Trio e-Moll für Klavier, Violine und Violoncello, Hob. XV: 12
Werkverzeichnisnummer: 903
1. Allegro moderato
2. Andante
3. Rondo. Presto
2018
Haydn in Nöten
In den Zeiten vor der Erfindung der Kreditkarte und des Dispositionskredits kamen selbst die geschäftstüchtigsten Komponisten gelegentlich in Geldnöte. Joseph Haydn, sonst als gewissenhafter Verwalter seiner Finanzen bekannt, schrieb im August 1788 nach Wien an seinen Verleger Artaria: „Da ich nun in einer Lage bin, wo ich etwas Geld brauche, so erbiethe ich mich, dass ich Ihnen bis Ende Dezember entweder 3 neue Quartetten, oder 3 neue mit einer Violin und Violoncello begleitete Claviersonaten verfertigen wolle, bitte hingegen mir künftigen Mittwoch mit unserem abgehenden Husaren 25 Specialdukaten a conto zu überschicken.“
Schon wenige Tage später konnte Haydn aus den Händen jenes Husaren, den sein Dienstherr, Fürst Nikolaus von Esterházy, eigens dafür abstellte, den regelmäßigen Nachrichtenfluss aus der Hauptstadt Wien nach Eisenstadt zu gewährleisten, die 25 Dukaten Vorschuss entgegennehmen. Beglückt schrieb er dem Absender zurück: „Mein Fleiß über die 3 anverlangte Claviersonaten mit Begleitung einer Violin und Violoncello wird Bürge seyn, Ihre Freundschaft fernerhin zu erhalten.“ Artaria hatte sich also für drei neue Klaviertrios entschieden, denn in Wien wie überhaupt im Europa der Klassik nannte man diese Gattung „Claviersonaten mit Begleitung einer Violin und eines Violoncello“. Diese Bezeichnung weist auf die damals noch untergeordnete Rolle der Streicher hin, die in Haydns Trios das Klavier tatsächlich an vielen Stellen eher begleiten, denn gleichberechtigt mit ihm zu dialogisieren. Besonders das Cello ist noch fast durchweg an die linke Hand des Klaviers gebunden.

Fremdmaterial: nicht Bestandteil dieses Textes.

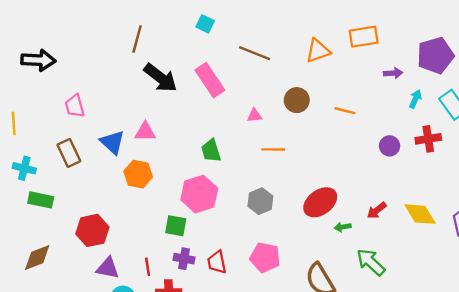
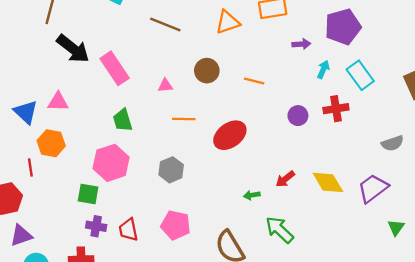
pink rectangle: (210, 80) -> (115, 68), moved
red ellipse: (320, 202) -> (230, 135), moved
red line: (148, 267) -> (30, 167), moved
purple triangle: (108, 268) -> (21, 236), turned -30

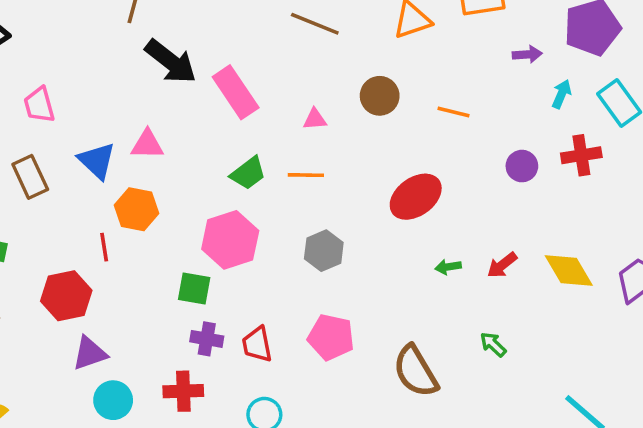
orange line: (184, 119) -> (306, 175), moved
green trapezoid: (123, 120) -> (248, 173), turned -110
green arrow: (252, 195) -> (448, 267), moved
green arrow: (279, 230) -> (493, 344), size x0.6

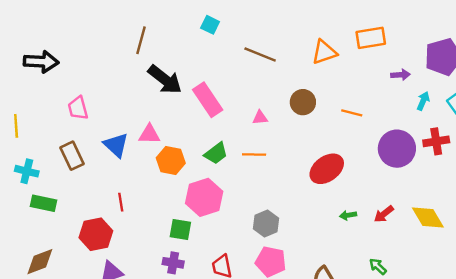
purple circle: (522, 166) -> (397, 149), size x1.8
orange hexagon: (137, 209) -> (171, 160), moved
gray hexagon: (324, 251) -> (266, 224), moved
purple cross: (207, 339) -> (173, 263), moved

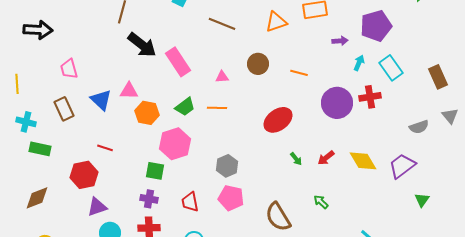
red line: (121, 202) -> (105, 148), turned -63
green arrow: (348, 215) -> (296, 159), turned -120

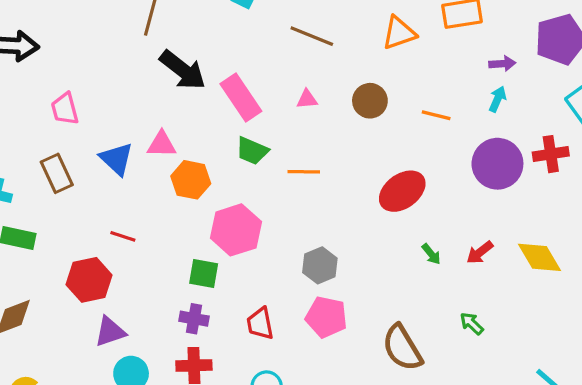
cyan arrow: (359, 63) -> (497, 99), moved
pink triangle: (222, 77) -> (307, 99), moved
green trapezoid: (185, 107) -> (252, 151), moved, turned 60

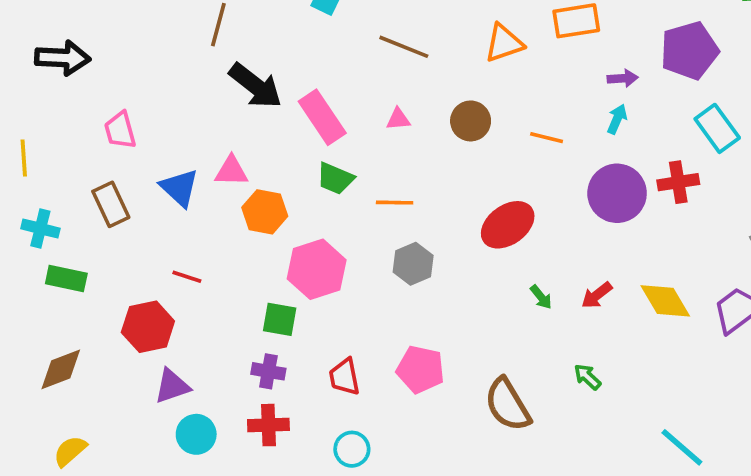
gray hexagon: (320, 265) -> (413, 264), moved

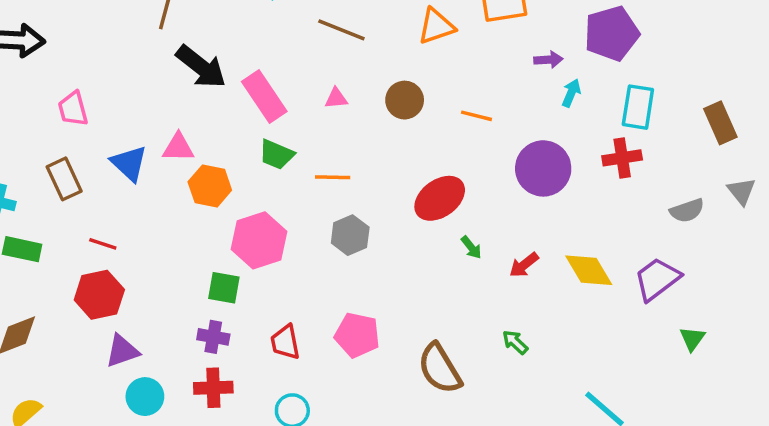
cyan arrow: (617, 119) -> (571, 93), moved
cyan rectangle: (717, 128) -> (638, 107), turned 45
red cross: (678, 182) -> (622, 158), moved
red line: (187, 277) -> (103, 244), moved
green arrow: (541, 297) -> (471, 247), moved

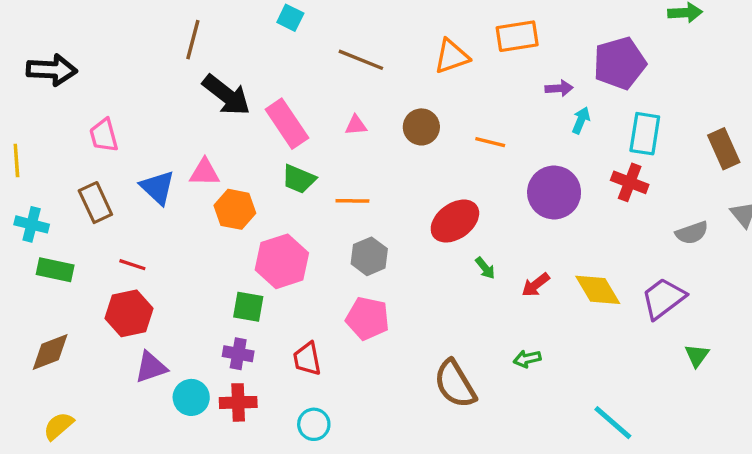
red cross: (622, 158) -> (630, 182), turned 30
pink pentagon: (357, 335) -> (368, 318), moved
green arrow: (515, 342) -> (527, 359), turned -56
cyan circle: (145, 397) -> (191, 397), moved

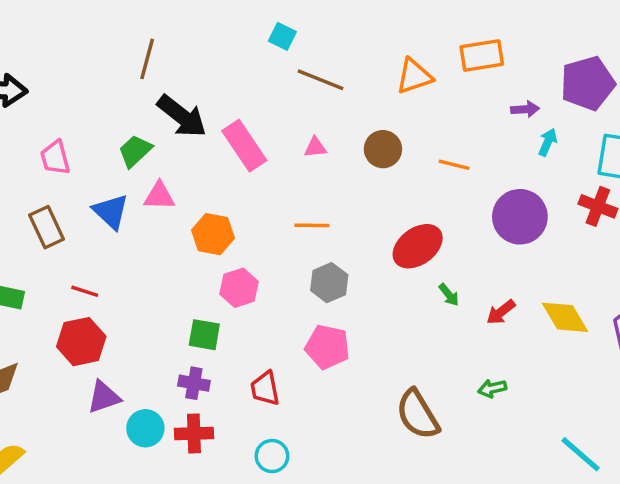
cyan square: (290, 18) -> (282, 36), moved
green trapezoid: (299, 179) -> (135, 151), moved, turned 114
orange hexagon: (235, 209) -> (213, 234), moved
pink hexagon: (282, 261) -> (239, 288), size x0.7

Haydns Fleiß hielt nicht ganz, was sein Brief versprach: Mitte November waren von den Trios erst „anderthalb verfertiget“. Das letzte ging erst Ende März 1789 an den Verleger ab. Dennoch bestand der Komponist darauf, dass sie möglichst schnell veröffentlicht würden, „weil schon viele mit Schmerzen darauf warten“. Im „Clavierland“ Wien, wie Mozart die Donaumetropole einmal nannte, war die Nachfrage nach Klaviertrios besonders groß. Viele „höhere Töchter“ aus adliger oder großbürgerlicher Familie übten an den sündteuren, von ihren Vätern gekauften Hammerflügeln aus Wiener Werkstätten überaus gewissenhaft – unter der Anleitung so kompetenter Lehrer wie Mozart. Um ihre Kunst zu zeigen, waren Klaviertrios das beste Mittel, konnten die leichteren Streicherstimmen doch von den Herren der Schöpfung übernommen werden: von Brüdern, Vätern, geistlichen Abbés oder manchmal auch Musikern der kaiserlichen Hofkapelle.
Klaviertrio e-Moll
In seinen neuen Trios von 1788/89 zollte Haydn besonders der erheblich verbesserten Mechanik und Klangkultur der Wiener Flügel seinen Tribut. Um die „3 Claviersonaten“ gut zu komponieren, hatte er sich eigens einen neuen Hammerflügel bei Schatz in Wien gekauft. Der Einfluss dieses Instruments zeigt sich im e-Moll-Trio an dem reichen, gesanglichen Klavierpart. Noch ein anderer Umstand könnte den Stil dieses Werkes beeinflusst haben: Im Dezember 1788, mitten in der Arbeit am e-Moll-Trio, starb in Hamburg Carl Philipp Emanuel Bach. Vom „Sturm und Drang“ des zweitältesten Bachsohnes war Haydn zeitlebens besonders beeindruckt und beeinflusst. Dies kann man dem ersten Satz des e-Moll-Trios anhören.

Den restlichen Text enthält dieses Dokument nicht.